The Mid-Michigan Environmental Action Council said in a statement for this story: “Mid-MEAC is happy to see an industrial site reused rather than allowed to go to waste. We would strongly recommend that the City of Lansing require the removal of much of the impervious surface and place requirements that would ensure that no pollution is getting into the Grand River at the site from the former parking lots and buildings.”
Mixed emotions and leverage
James Cheeks, who lives around the corner from Slaughter, has no problems with the company — except for an “obnoxious” smell over the past four summers from the site. It would wake up Cheeks, who has lived near the Grand River Assembly plant for all 56 years of his life, and his roommate at night.
“Other than that I have no issues with them,” he said.
Across the Grand River along the more affluent Moores River Drive, resident Larry Lee can see the vacant parking lots. He’s lived there since 1999.

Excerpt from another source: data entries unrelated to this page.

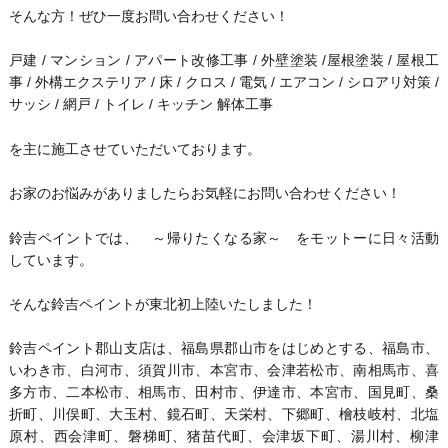
そんな方！ぜひ一度お問い合わせください！
戸建 / マンション / アパート改修工事 / 外壁塗装 /屋根塗装 / 屋根工
事 / 外構エクステリア / 床 / クロス / 電気 / エアコン / シロアリ対策 /
サッシ / 網戸 / トイレ / キッチン 解体工事
を主に施工させていただいております。
お家のお悩みがありましたらお気軽にお問い合わせください！
鈴吉ペイントでは、 ～帰りたくなる家～ をモットーに日々活動
しています。
そんな鈴吉ペイントが東北初上陸いたしました！
鈴吉ペイント郡山支店は、福島県郡山市をはじめとする、福島市、
いわき市、白河市、須賀川市、本宮市、会津若松市、南相馬市、喜
多方市、二本松市、相馬市、田村市、伊達市、本宮市、国見町、桑
折町、川俣町、大玉村、鏡石町、天栄村、下郷町、檜枝岐村、北塩
原村、西会津町、磐梯町、猪苗代町、会津坂下町、湯川村、柳津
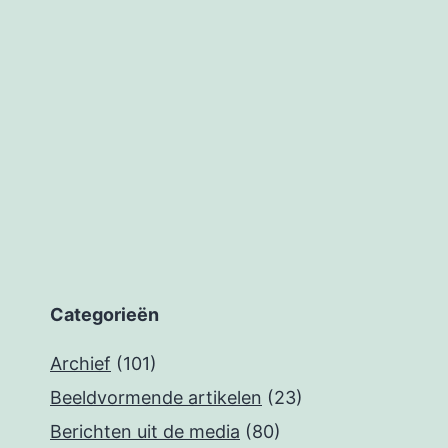
Categorieën
Archief
(101)
Beeldvormende artikelen
(23)
Berichten uit de media
(80)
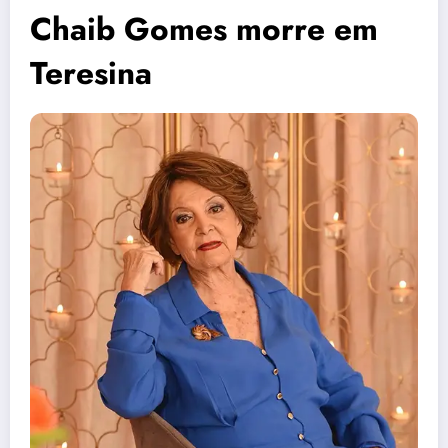
Chaib Gomes morre em
Teresina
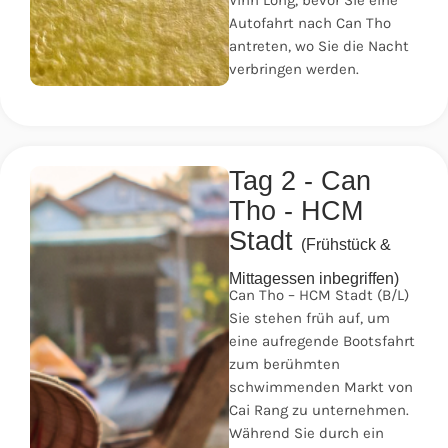
Vinh Long, bevor Sie eine
Autofahrt nach Can Tho
antreten, wo Sie die Nacht
verbringen werden.
Tag 2 - Can
Tho - HCM
Stadt
(Frühstück &
Mittagessen inbegriffen)
Can Tho – HCM Stadt (B/L)
Sie stehen früh auf, um
eine aufregende Bootsfahrt
zum berühmten
schwimmenden Markt von
Cai Rang zu unternehmen.
Während Sie durch ein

“There’s a lot of things I wish GM would do. But since it’s been so industrialized, I’m not sure what you do with it. When I go by, it certainly is not the best use for a river site. But in the scale of eyesores, it’s not the worst I’ve seen.” According to his own “revisionist history,” it would have been nice to take advantage of the river lot, he said, with green space along the banks and residential behind.
Fourth Ward Councilwoman Jessica Yorko, whose ward includes the area around the site, said she “most likely” will support the tax abatement request. She acknowledged the site is “definitely not good the way it is. It’s not attractive, and environmentally having all of that surface parking next to the river is not a good thing. But it’s really promising and encouraging General Motors wants to go ahead and add a new operation there.”
She mentioned GM’s LEED-certified facility in Delta Township, which has been heralded for its environmentally conscious design. “I would like to see that level of investment in what I would call the curb appeal and environmental protection at the Grand River site.”
But as for using the tax abatement as leverage for seeing such improvements, Yorko said she wants to hear more from what residents want.
“I think it’s an interesting tool to have a legal agreement that gives neighborhoods what they need and deserve in investment beyond just jobs. I don’t know yet what the climate or wishes of residents of Lansing are — how much more are they willing to ask for from companies or are the jobs companies bring enough?”
At-Large Councilwoman Carol Wood will also “probably” support the abatement, based on what she said was the company’s fulfilling of past promises on jobs. “I look at them as a good corporate partner in this whole process.”
But she, too, said, “It’s important they clean up that property,” referring to the vacant parking lots. “It might be their back door, but it’s someone else’s front door. It’s important that be taken care of.”
First Ward Councilwoman Jody Washington says she’ll vote for the abatement because the expansion will bring “good union jobs.” And while “we probably should address some of their cleanup places” — like the lots surrounding MLK — “I’m not going to stop this because of that. I’m not one to tie-bar … the lot and this exemption. I will look at them separately.”
Brad Vauter, a Westside Neighborhood resident, spoke against the tax abatement Monday night during the Council meeting. “I don’t think it is the better part of wisdom for this Council or councils across the state to play this corporate Kwame Kilpatrick pay-to-play game GM is bringing to us tonight. I know the mayor and others have said we want to welcome GM as good neighbors. I want to welcome neighbors who are willing to help out.”
Two other speakers echoed Vauter’s notion of “corporate welfare.”
When asked to respond to those comments, Blanchard, GM’s director of local government relations, declined. Then added: “We definitely disagree.”